** Task prompt **
Each line in the records that mentions the word "Figurines" needs to be listed.

** Data extract **

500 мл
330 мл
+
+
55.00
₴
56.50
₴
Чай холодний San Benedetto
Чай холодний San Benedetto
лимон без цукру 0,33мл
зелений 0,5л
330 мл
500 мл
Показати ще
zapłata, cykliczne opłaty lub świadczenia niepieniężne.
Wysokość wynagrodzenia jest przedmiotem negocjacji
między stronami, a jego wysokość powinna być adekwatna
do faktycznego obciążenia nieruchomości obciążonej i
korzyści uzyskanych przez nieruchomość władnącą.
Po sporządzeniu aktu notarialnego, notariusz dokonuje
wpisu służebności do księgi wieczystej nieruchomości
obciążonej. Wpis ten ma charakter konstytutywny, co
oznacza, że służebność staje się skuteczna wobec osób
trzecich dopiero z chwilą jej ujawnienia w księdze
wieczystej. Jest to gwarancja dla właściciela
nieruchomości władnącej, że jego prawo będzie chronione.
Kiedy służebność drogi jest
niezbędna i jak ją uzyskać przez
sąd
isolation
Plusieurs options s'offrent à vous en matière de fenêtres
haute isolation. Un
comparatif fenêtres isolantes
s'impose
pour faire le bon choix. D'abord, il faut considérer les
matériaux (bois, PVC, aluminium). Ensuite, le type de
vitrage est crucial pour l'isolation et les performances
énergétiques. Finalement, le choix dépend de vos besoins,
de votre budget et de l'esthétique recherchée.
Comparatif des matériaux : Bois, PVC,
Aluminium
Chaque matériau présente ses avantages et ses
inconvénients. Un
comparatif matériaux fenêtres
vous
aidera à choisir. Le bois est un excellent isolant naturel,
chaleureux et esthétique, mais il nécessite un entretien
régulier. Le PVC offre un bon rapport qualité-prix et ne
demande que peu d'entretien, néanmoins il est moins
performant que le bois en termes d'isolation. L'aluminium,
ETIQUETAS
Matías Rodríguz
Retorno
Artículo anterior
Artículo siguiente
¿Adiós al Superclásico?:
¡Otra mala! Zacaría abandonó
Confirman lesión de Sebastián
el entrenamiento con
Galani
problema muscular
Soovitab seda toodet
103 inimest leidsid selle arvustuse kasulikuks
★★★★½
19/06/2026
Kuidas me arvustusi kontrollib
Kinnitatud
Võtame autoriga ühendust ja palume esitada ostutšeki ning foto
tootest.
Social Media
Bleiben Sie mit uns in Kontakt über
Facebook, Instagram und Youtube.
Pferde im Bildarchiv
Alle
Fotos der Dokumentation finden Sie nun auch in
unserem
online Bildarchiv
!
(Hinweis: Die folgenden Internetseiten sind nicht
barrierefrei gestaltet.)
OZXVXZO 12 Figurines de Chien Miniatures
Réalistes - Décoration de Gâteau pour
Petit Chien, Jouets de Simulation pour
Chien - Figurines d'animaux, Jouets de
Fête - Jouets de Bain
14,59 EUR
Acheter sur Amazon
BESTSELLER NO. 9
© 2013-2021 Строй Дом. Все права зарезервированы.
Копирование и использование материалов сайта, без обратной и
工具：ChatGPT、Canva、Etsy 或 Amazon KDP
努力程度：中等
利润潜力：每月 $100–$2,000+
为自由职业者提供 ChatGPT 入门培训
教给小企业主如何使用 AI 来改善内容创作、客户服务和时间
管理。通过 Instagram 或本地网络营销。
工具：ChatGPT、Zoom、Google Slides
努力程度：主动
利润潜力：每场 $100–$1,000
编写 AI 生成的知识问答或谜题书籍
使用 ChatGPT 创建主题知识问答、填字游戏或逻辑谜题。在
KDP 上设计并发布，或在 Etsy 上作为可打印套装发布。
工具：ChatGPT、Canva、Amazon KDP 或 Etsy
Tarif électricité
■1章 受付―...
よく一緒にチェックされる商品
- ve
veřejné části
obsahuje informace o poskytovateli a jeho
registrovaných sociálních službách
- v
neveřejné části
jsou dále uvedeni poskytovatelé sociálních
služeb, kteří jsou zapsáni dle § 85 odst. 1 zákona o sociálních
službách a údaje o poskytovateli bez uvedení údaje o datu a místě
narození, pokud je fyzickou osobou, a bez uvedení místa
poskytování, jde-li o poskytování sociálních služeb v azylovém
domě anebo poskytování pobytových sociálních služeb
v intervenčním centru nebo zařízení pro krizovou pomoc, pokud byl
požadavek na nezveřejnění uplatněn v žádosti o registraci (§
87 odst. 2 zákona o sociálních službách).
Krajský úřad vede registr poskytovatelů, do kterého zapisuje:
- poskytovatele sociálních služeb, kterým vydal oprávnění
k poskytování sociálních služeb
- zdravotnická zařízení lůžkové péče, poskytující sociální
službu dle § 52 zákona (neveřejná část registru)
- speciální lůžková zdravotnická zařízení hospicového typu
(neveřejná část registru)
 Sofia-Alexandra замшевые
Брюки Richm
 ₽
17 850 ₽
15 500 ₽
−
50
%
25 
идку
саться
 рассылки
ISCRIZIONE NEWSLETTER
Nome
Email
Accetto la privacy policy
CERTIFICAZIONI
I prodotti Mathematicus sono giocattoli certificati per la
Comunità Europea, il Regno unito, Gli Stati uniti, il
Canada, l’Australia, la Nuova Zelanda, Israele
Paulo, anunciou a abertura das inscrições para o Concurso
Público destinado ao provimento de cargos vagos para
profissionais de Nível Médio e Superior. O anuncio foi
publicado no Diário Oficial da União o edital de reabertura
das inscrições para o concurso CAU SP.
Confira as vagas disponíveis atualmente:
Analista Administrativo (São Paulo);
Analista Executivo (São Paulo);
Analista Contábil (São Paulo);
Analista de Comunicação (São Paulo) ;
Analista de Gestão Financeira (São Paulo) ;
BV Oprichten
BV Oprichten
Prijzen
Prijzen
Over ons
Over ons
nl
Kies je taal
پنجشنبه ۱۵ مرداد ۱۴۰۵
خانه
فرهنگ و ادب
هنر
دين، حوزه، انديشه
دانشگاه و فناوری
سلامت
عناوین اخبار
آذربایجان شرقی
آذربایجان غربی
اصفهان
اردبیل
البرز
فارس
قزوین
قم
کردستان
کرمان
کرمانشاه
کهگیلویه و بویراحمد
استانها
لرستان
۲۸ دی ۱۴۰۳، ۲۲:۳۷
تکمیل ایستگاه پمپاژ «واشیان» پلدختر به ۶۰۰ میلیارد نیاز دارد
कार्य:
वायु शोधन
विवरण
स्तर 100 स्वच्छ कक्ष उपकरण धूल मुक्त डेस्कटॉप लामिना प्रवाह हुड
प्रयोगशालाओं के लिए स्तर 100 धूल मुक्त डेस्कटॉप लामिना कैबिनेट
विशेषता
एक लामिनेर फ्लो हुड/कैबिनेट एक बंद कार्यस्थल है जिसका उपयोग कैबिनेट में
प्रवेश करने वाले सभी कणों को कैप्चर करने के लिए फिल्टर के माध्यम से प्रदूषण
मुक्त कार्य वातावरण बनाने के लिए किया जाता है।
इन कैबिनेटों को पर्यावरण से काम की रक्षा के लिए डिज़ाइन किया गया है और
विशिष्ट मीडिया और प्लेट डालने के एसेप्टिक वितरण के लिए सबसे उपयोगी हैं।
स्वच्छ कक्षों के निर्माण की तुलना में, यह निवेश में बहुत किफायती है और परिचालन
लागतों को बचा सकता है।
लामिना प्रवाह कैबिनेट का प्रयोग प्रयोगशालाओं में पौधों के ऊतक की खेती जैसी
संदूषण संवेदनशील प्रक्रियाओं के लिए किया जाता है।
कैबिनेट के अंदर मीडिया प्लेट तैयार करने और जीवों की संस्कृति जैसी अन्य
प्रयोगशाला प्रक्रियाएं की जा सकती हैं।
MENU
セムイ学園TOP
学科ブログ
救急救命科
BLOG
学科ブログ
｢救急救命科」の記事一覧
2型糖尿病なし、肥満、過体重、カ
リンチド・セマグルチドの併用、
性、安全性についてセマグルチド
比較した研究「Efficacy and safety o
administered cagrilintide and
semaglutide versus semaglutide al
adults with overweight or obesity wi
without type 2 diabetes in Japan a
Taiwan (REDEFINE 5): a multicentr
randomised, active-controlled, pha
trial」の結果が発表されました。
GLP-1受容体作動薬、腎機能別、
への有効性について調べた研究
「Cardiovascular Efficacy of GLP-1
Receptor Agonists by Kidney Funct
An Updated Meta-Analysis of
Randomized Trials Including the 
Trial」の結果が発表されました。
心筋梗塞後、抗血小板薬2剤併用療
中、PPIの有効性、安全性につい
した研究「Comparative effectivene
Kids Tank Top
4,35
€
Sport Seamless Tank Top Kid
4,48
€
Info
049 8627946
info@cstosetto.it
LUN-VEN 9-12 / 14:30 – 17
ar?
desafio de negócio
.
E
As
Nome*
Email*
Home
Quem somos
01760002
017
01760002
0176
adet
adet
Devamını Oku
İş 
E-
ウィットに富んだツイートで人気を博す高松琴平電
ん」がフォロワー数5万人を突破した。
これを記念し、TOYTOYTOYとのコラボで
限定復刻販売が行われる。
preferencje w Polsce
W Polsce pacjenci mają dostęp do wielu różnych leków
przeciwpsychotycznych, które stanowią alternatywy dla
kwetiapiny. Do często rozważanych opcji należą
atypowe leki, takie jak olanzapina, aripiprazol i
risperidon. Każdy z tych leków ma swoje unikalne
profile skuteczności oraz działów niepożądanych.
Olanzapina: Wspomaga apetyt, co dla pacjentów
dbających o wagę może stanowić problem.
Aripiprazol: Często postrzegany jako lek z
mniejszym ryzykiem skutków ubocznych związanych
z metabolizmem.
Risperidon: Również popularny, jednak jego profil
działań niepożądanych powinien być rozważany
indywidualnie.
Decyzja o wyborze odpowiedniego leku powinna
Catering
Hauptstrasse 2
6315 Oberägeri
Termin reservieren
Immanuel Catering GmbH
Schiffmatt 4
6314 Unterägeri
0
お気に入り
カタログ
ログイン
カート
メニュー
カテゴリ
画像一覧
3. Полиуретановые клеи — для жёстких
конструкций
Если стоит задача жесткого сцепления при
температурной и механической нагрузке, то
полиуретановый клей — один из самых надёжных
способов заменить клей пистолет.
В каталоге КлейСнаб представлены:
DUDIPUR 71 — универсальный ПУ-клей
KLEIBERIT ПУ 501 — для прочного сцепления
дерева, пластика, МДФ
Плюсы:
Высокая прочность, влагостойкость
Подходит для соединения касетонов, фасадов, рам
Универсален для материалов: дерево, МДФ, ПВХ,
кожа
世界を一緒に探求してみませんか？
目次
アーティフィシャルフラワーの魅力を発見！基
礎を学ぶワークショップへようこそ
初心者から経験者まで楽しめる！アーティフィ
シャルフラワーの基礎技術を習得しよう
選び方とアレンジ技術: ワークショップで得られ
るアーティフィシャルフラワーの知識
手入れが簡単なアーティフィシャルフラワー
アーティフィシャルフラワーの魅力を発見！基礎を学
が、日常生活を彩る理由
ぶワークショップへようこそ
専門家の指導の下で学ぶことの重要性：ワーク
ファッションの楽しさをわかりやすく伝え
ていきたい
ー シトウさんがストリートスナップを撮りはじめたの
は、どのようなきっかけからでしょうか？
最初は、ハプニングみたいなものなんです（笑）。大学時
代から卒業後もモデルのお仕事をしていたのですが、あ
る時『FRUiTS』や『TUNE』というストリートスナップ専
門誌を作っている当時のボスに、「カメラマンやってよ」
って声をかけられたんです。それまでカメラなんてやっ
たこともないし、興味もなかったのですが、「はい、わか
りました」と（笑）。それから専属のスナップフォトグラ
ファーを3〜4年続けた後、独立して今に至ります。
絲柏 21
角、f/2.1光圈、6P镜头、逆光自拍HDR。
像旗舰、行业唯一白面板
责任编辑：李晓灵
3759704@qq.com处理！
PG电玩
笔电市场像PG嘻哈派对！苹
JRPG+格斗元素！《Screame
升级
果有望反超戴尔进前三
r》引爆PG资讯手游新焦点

** Answer to this task **
OZXVXZO 12 Figurines de Chien Miniatures
Chien - Figurines d'animaux, Jouets de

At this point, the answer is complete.